India-Canada row: Cong calls for diplomatic engagement to resolve crisis
Tension flared between India and Canada following Canadian PM Justin Trudeau's allegations of the "potential" involvement of Indian agents in the killing of separatist leader Hardeep Singh Nijjar
Amid the India-Canada diplomatic row, the Congress on Friday reiterated that the fight against terrorism has to be uncompromising and called for "intensive diplomatic engagement" to resolve the "serious crisis" while ensuring security of Indians in that country.
Congress general secretary Jairam Ramesh also asserted that the security of thousands of Indian students and professionals studying and working in Canada must be protected at all times.
"The Congress reiterates that our fight against terrorism has to be uncompromising especially when terrorism threatens India's sovereignty, unity and integrity. The Congress hopes that intensive diplomatic engagement between the two countries will help resolve the current serious crisis between India and Canada," he told the media in Delhi.
India on Thursday asked Canada to "come down hard on terrorists and anti-India elements operating from its soil" and suspended visa services for Canadians, as escalating tensions between the two nations over the killing of a Khalistani separatist in June pushed ties to an all-time low.
Tension flared between India and Canada earlier this week, following Canadian Prime Minister Justin Trudeau's explosive allegations of the "potential" involvement of Indian agents in the killing of Hardeep Singh Nijjar in British Columbia on 18 June. India had designated Nijjar as a terrorist in 2020.
India rejected the allegations as "absurd" and "motivated", and expelled a senior Canadian diplomat in a tit-for-tat move to Ottawa's expulsion of an Indian official over the case.
Speaking about the row, Ramesh said there are over 300,000 Indian-origin students in Canada, as well as thousands of professionals working there and contributing to Canada's economic growth and Indo-Canadian relations.
"We have an institute called the Shastri Indo-Canada institute named after India's second prime minister. Clearly, India and Canada have had a long economic engagement, technological engagement, our nuclear programme for example... Our reactors are called CANDU (Canada deuterium uranium), this cooperation goes back to the 1960s to the time of Homi Bhabha," he said.
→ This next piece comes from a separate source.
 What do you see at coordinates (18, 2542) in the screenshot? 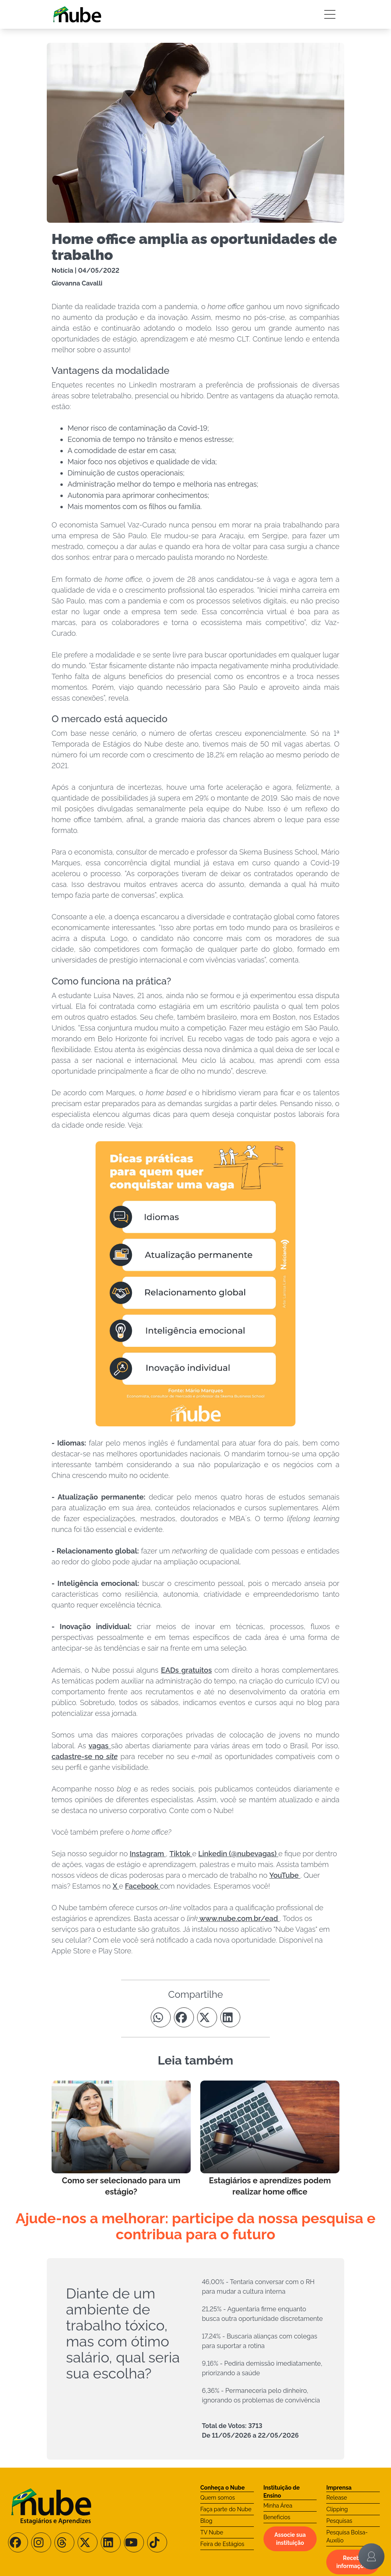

"So, India and Canada have had a very close relationship. The security of thousands of Indian students, professionals studying and working in Canada must be protect at all times.
"We believe that intensive diplomatic engagement which I am sure the government of India is engaging in is the only way to resolve the current crisis which is indeed very serious and as I have said on matters relating to sovereignty, integrity, unity our fight has to be absolutely uncompromising," the Congress leader said.
Signalling a hardening of its position, India also asked Canada to downsize its diplomatic staff in the country, arguing that there should be parity in strength and rank equivalence in the mutual diplomatic presence. The size of Canadian diplomatic staff in India is larger than what New Delhi has in Canada.
On Wednesday, India had also issued a strong advisory asking its citizens travelling to or residing in Canada to "exercise utmost caution" in view of the growing anti-India activities and "politically-condoned" hate crimes and criminal violence in Canada.